As indicated in a previous post, the article outlines the research agenda I will be pursuing. Specifically:

  • How is agile BSM implemented and delivered? …measured?
  • What are the benefits of agile BSM to the business objectives of development? …ops? …test?
  • Who carriers responsibility for agile BSM delivery and implementation?
  • Who benefits from agile BSM delivery & implementation?
  • How are these benefits applied?
  • When is Agile BSM expected to be understood and accepted by the business entities?
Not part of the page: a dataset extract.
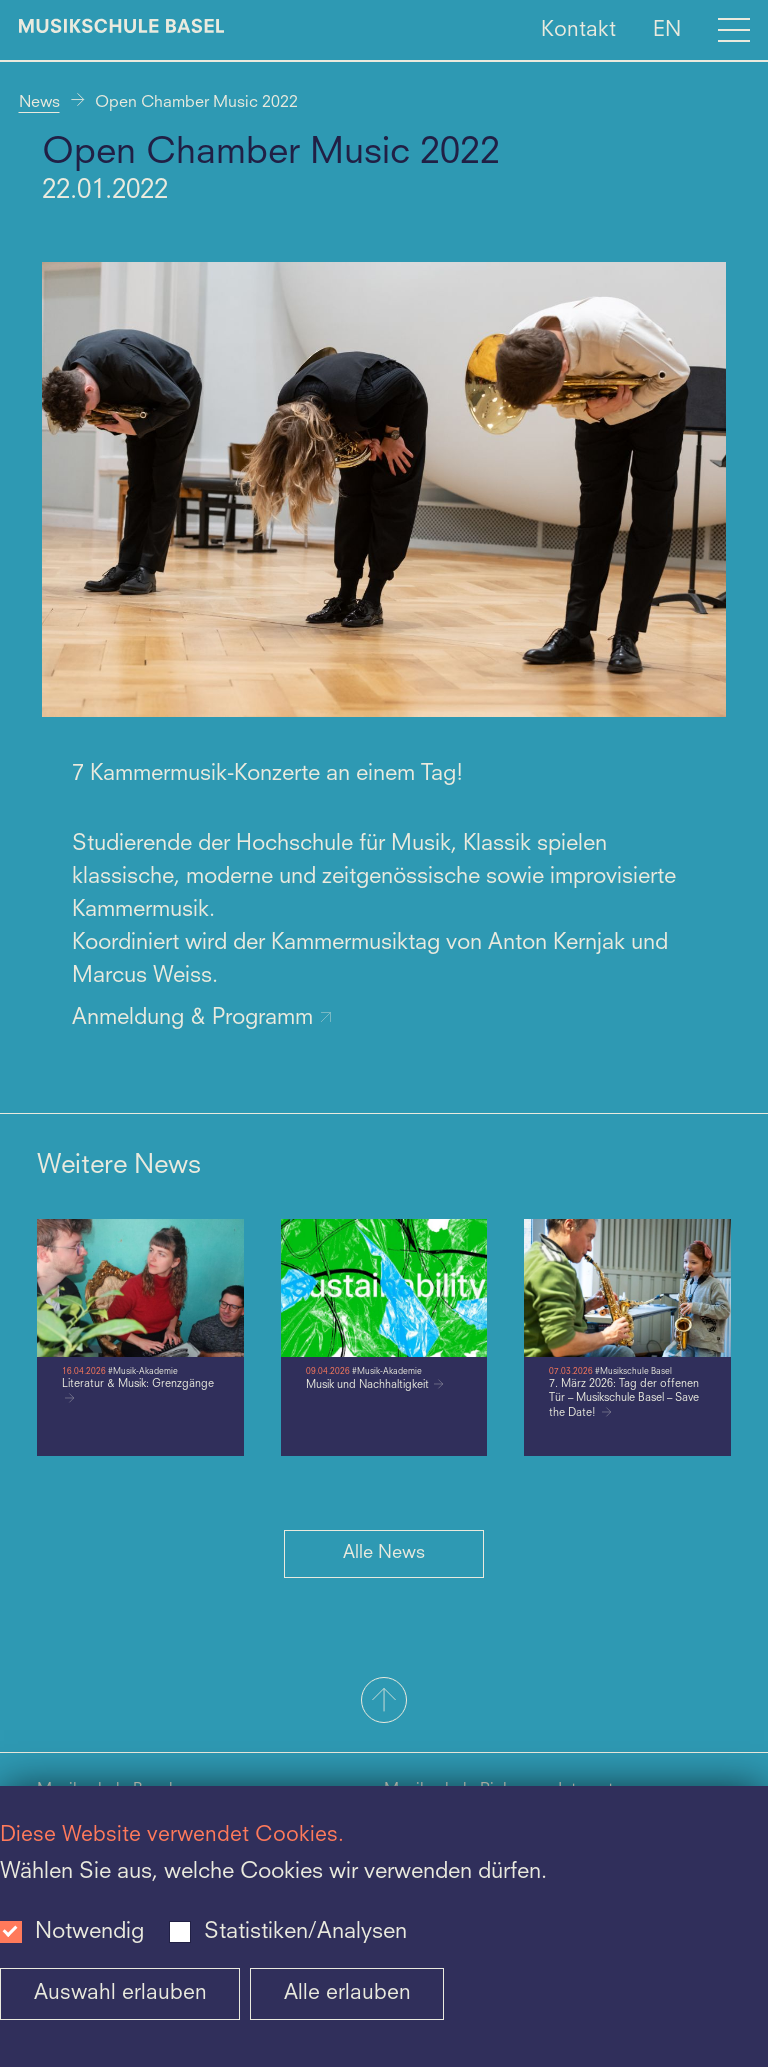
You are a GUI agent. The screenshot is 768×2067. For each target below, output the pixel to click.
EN (667, 29)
  • Where is agile BSM likely to be wholeheartedly implemented first?
  • What is the impact of Agile BSM on ISV’s (as distinct from IT “shops”)?

Listeners to Live Recording of Four Principles, Four Culture, One Mirror are well aware of my view of scaling downstream – it is the most tricky of the three dimensions of Agile scaling (up, out, downstream). IMHO Agile BSM is the first step toward effective scaling downstream.